Issued by the Catholic Center for Studies and Media - Jordan. Editor-in-chief Fr. Rif'at Bader - موقع أبونا abouna.org
The 'Way Forward' conference in New York
Eighty-eight "public-facing Catholics", including five cardinals, came together in New York late last week for a three-day conference hosted by Fordham University.
The ‘ecclesial gathering’, which was dedicated to Pope Francis’ 2020 encyclical Fratelli tutti, was the fourth in a series of annual conferences aimed at exploring the Pope’s thought and ministry.
The series of gatherings, entitled ‘The Way Forward’, is jointly organized by Fordham University, Loyola University Chicago, Boston College, and Sacred Heart University.
Loyola’s Michael P. Murphy, one of the conference’s organizers, spoke to Vatican News about this year’s event.
Spreading Pope’s vision in US
The goal of the conference, Murphy said, was to “host conversations that are helpful to the US Church”, rooted in “the vision of Vatican II in the way that Pope Francis imagines”.
With that in mind, the conference brought together eighty-eight Catholic bishops, theologians, journalists, philanthropists and “public-facing Catholics”, including five cardinals, for a series of talks spread over three days, from the 12th to the 14th March.
The conference, Murphy suggested, was particularly resonant in today’s “charged” geopolitical environment.
Current events, he said, have demonstrated that “Pope Francis is the most credible and wise leader we have in the world right now”. They have also demonstrated anew, Murphy said, that the Catholic tradition “has a lot to offer in the public square”: “creative” and “socially helpful” ideas that “meet people where they are”.
After “some pretty rocky years” dominated by the sexual abuse scandal, Murphy said, it had been “energizing” for conference attendees to be reminded of “how much the Catholic tradition has to offer today”.
Reality over ideas
Many of the talks at the conference, which were delivered by Catholic theologians, were devoted to academic topics, from “Fratelli Tutti in an Ecclesial Context” to “Forming Consciences and Prudential Judgements”.
However, Murphy stressed, the aim was not to remain “in the clouds”.
“Pope Francis is always saying ‘Reality is greater than ideas’”, Murphy noted.

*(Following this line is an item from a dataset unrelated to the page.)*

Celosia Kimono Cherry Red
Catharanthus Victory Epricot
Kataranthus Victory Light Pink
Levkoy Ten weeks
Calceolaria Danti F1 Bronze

At the conference, he said, “we’re not saying ideas don't matter, but we're trying to see where ideas and lived experience meet.”

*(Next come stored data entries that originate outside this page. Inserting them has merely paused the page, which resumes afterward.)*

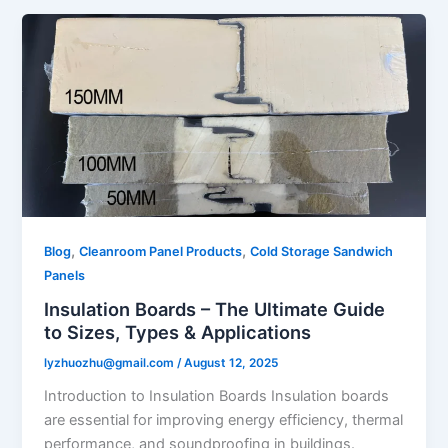
,
,
Blog
Cleanroom Panel Products
Cold Storage Sandwich
Panels
Insulation Boards – The Ultimate Guide
to Sizes, Types & Applications
lyzhuozhu@gmail.com
/
August 12, 2025
Introduction to Insulation Boards Insulation boards
are essential for improving energy efficiency, thermal
performance, and soundproofing in buildings.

This means that a major focus of the conference is on concrete results – and the organizers also meet up in between the conferences, which are annual, to discuss implementation.

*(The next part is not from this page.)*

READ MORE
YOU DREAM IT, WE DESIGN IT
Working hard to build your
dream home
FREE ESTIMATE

Last year’s conference, on Laudato si, Murphy said, led to the formation of the Common Home Corps, an environmental formation program for young adults in the US, and plans to fund sustainability officials in Catholic organizations across the country.
Another major goal of the conference, Murphy said, was to “be of service to the bishops”.
Today, he stressed, bishops are often so busy “putting out fires” that they don’t have much time for study and reflection – and many of them appreciated the conference for exactly that reason, seeing it as “a kind of ongoing formation.”